Twenty years ago, Nevada’s Nye County, the third-largest county in the United States (the size of Vermont and New Hampshire combined!), was sued by the federal government over an incident in which county officials, acting under the color of state law, re-opened an essential county road that crossed federal lands and had been closed by the U.S. Forest Service when a section in the Tonopah National Forest was washed out. The opening of the road was the expression of frustration of a local government that had been forced for far too long to have local government decisions second-guessed by bureaucrats 2,500 miles away, since the federal government owned a whopping ninety-three percent of Nye County!
In the case of the closed road, the federal government had unilaterally decided that the washed-out road would remain closed, forcing Nye County’s residents to go miles out of their way to travel between points in the county. Elected officials within the county had grown tired of such draconian actions, and having to have their governance essentially hijacked by federal officials in Washington. The county, for instance, had to submit their plans to run a phone line to the county’s dump to the U.S. Department of the Interior because the line ran across 100 yards of federal land. What should have been a simple decision (vote yes or no to the phone line, appropriate funds for it, contact the phone company to install) became a months-long process as the wheels of the D.C. bureaucracy ground slowly onward. Nye eventually was forced to go with a much-more-expensive (at the time) cellular service because of federal inaction.
The point is, land-use policy has long been the purview of local governance, by both logic’s sake and necessity. Forcing communities to have someone constantly second-guessing the decisions of their locally-elected officials is not only frustrating, but fundamentally compromising to the effectiveness of those governments, sometimes to the detriment of public health and safety.
The historic city of Tombstone, Arizona, found itself faced with such a crisis when a fire in 2011 damaged a pipeline carrying the city’s water supply from springs within the Huachuca Mountains. The pipeline crossed federal “wilderness,” and despite the necessity of the water to the very life of Tombstone, onerous federal rules stood between the citizens of Tombstone and the essential repairs to the pipeline. It has been nearly five years since the fire, and the situation still isn’t entirely resolved!

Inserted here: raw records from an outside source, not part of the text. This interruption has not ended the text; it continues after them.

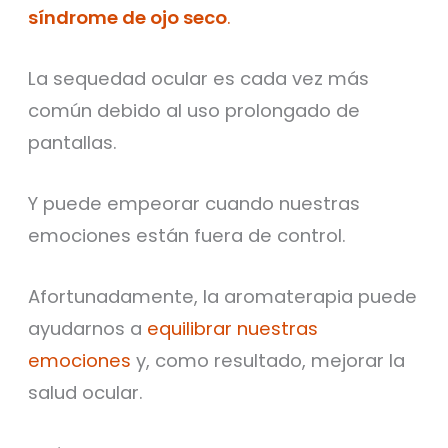
síndrome de ojo seco
.
La sequedad ocular es cada vez más
común debido al uso prolongado de
pantallas.
Y puede empeorar cuando nuestras
emociones están fuera de control.
Afortunadamente, la aromaterapia puede
ayudarnos a
equilibrar nuestras
emociones
y, como resultado, mejorar la
salud ocular.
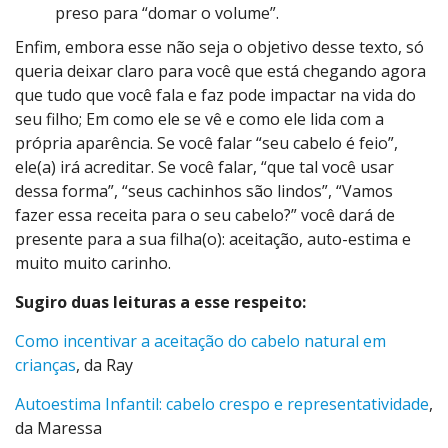
preso para “domar o volume”.
Enfim, embora esse não seja o objetivo desse texto, só
queria deixar claro para você que está chegando agora
que tudo que você fala e faz pode impactar na vida do
seu filho; Em como ele se vê e como ele lida com a
própria aparência. Se você falar “seu cabelo é feio”,
ele(a) irá acreditar. Se você falar, “que tal você usar
dessa forma”, “seus cachinhos são lindos”, “Vamos
fazer essa receita para o seu cabelo?” você dará de
presente para a sua filha(o): aceitação, auto-estima e
muito muito carinho.
Sugiro duas leituras a esse respeito:
Como incentivar a aceitação do cabelo natural em
crianças
, da Ray
Autoestima Infantil: cabelo crespo e representatividade
,
da Maressa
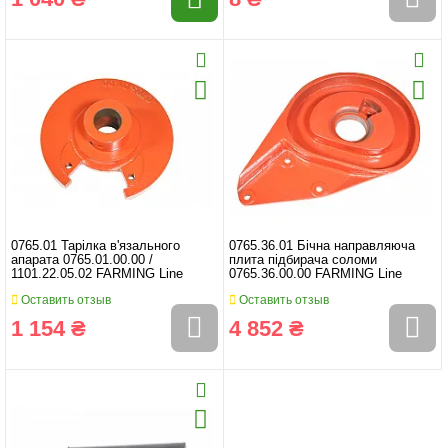
0765.01 Тарілка в'язального
0765.36.01 Бічна направляюча
апарата 0765.01.00.00 /
плита підбирача соломи
1101.22.05.02 FARMING Line
0765.36.00.00 FARMING Line
Оставить отзыв
Оставить отзыв
1 154 ₴
4 852 ₴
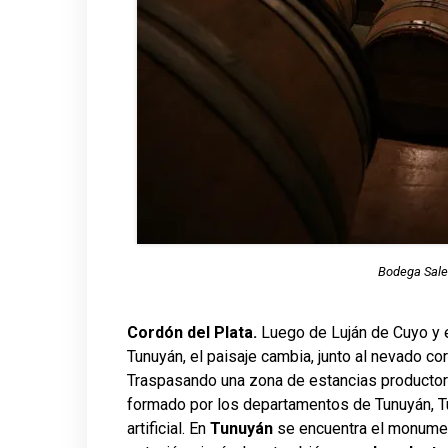
Bodega Sale
Cordón del Plata.
Luego de Luján de Cuyo y 
Tunuyán, el paisaje cambia, junto al nevado c
Traspasando una zona de estancias productora
formado por los departamentos de Tunuyán, T
artificial. En
Tunuyán
se encuentra el monumen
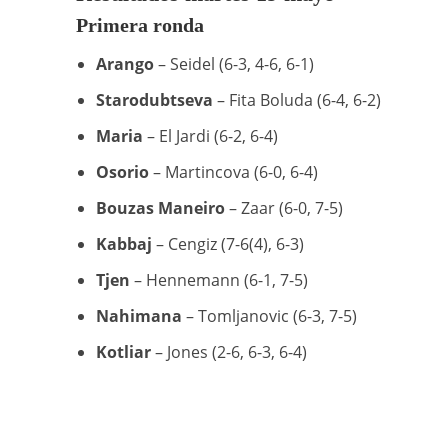
Primera ronda
Arango
– Seidel (6-3, 4-6, 6-1)
Starodubtseva
– Fita Boluda (6-4, 6-2)
Maria
– El Jardi (6-2, 6-4)
Osorio
– Martincova (6-0, 6-4)
Bouzas Maneiro
– Zaar (6-0, 7-5)
Kabbaj
– Cengiz (7-6(4), 6-3)
Tjen
– Hennemann (6-1, 7-5)
Nahimana
– Tomljanovic (6-3, 7-5)
Kotliar
– Jones (2-6, 6-3, 6-4)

Clearly, this is a problem that had been allowed to fester for far too long, and we cannot allow ourselves to be distracted by irrelevant debates over the propriety of an armed group occupying an empty federal facility. The longer our attention is diverted, the more-serious these issues become. Whoever becomes President next will have to take an in-depth look at the problems surrounding federal land management in the West, and offer solutions. Whether it is an assessment of the obligations of the United States vis-à-vis land disposal, or the adoption of a “no net loss of private lands” stance, it is entirely clear: something comprehensive must be done.